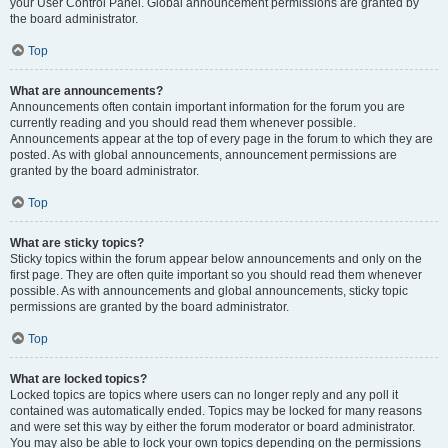
your User Control Panel. Global announcement permissions are granted by
the board administrator.
Top
What are announcements?
Announcements often contain important information for the forum you are
currently reading and you should read them whenever possible.
Announcements appear at the top of every page in the forum to which they are
posted. As with global announcements, announcement permissions are
granted by the board administrator.
Top
What are sticky topics?
Sticky topics within the forum appear below announcements and only on the
first page. They are often quite important so you should read them whenever
possible. As with announcements and global announcements, sticky topic
permissions are granted by the board administrator.
Top
What are locked topics?
Locked topics are topics where users can no longer reply and any poll it
contained was automatically ended. Topics may be locked for many reasons
and were set this way by either the forum moderator or board administrator.
You may also be able to lock your own topics depending on the permissions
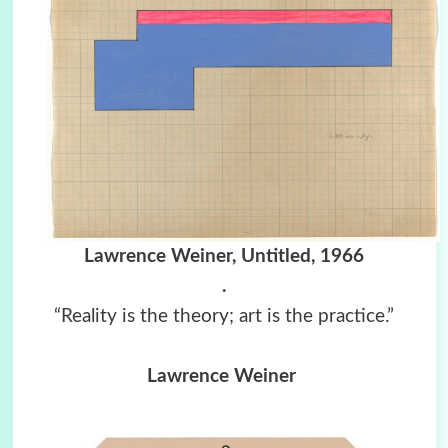
Lawrence Weiner, Untitled, 1966
.
“Reality is the theory; art is the practice.”
Lawrence Weiner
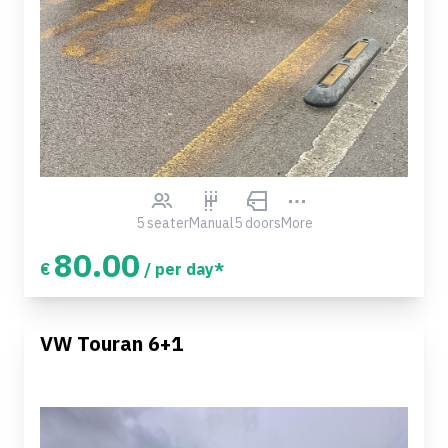
5 seater
Manual
5 doors
More
80.00
€
/ per day*
VW Touran 6+1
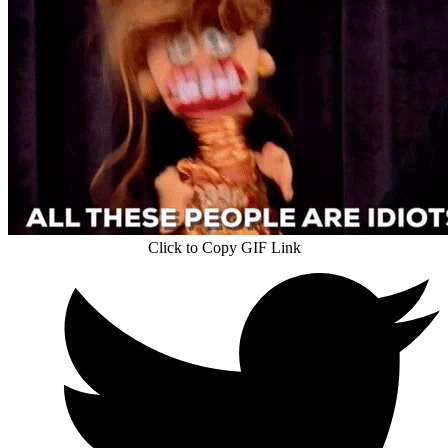
Click to Copy GIF Link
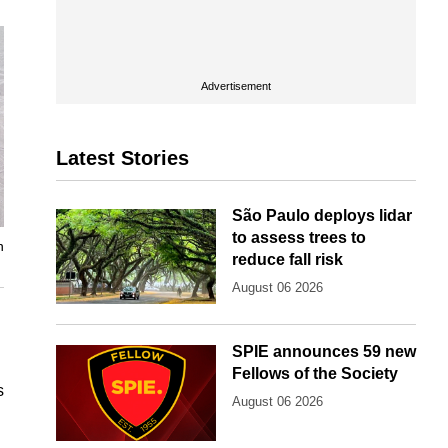
Advertisement
Latest Stories
São Paulo deploys lidar
to assess trees to
n
reduce fall risk
August 06 2026
SPIE announces 59 new
Fellows of the Society
s
August 06 2026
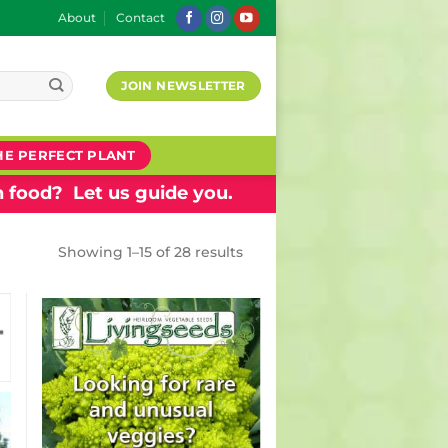
About
Contact
JOIN NEWSLETTER
HE PERFECT PLANT
 food? Let us guide you.
Showing 1–15 of 28 results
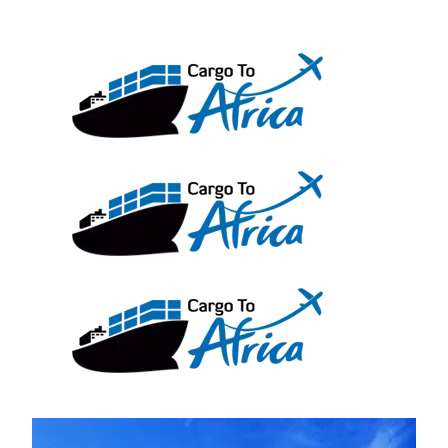
Skip
to
content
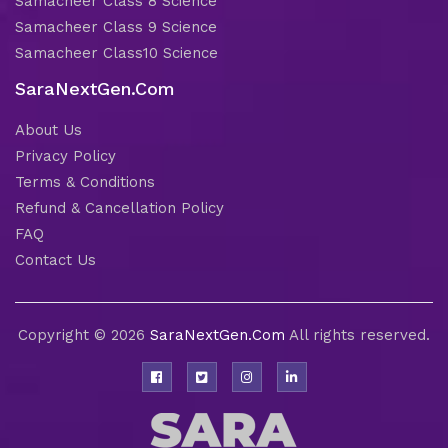
Samacheer Class 8 Science
Samacheer Class 9 Science
Samacheer Class10 Science
SaraNextGen.Com
About Us
Privacy Policy
Terms & Conditions
Refund & Cancellation Policy
FAQ
Contact Us
Copyright © 2026
SaraNextGen.Com
All rights reserved.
--------------------------------
▶ _To do_
Retype all of the data above word for word, excluding the pictures.

▶ _Output for this exercise_
your User Control Panel. Global announcement permissions are granted by
the board administrator.
Top
What are announcements?
Announcements often contain important information for the forum you are
currently reading and you should read them whenever possible.
Announcements appear at the top of every page in the forum to which they are
posted. As with global announcements, announcement permissions are
granted by the board administrator.
Top
What are sticky topics?
Sticky topics within the forum appear below announcements and only on the
first page. They are often quite important so you should read them whenever
possible. As with announcements and global announcements, sticky topic
permissions are granted by the board administrator.
Top
What are locked topics?
Locked topics are topics where users can no longer reply and any poll it
contained was automatically ended. Topics may be locked for many reasons
and were set this way by either the forum moderator or board administrator.
You may also be able to lock your own topics depending on the permissions
Lawrence Weiner, Untitled, 1966
.
“Reality is the theory; art is the practice.”
Lawrence Weiner
5 seater
Manual
5 doors
More
80.00
€
/ per day*
VW Touran 6+1
Click to Copy GIF Link
Advertisement
Latest Stories
São Paulo deploys lidar
to assess trees to
n
reduce fall risk
August 06 2026
SPIE announces 59 new
Fellows of the Society
s
August 06 2026
About
Contact
JOIN NEWSLETTER
HE PERFECT PLANT
 food? Let us guide you.
Showing 1–15 of 28 results
Skip
to
content
Samacheer Class 8 Science
Samacheer Class 9 Science
Samacheer Class10 Science
SaraNextGen.Com
About Us
Privacy Policy
Terms & Conditions
Refund & Cancellation Policy
FAQ
Contact Us
Copyright © 2026
SaraNextGen.Com
All rights reserved.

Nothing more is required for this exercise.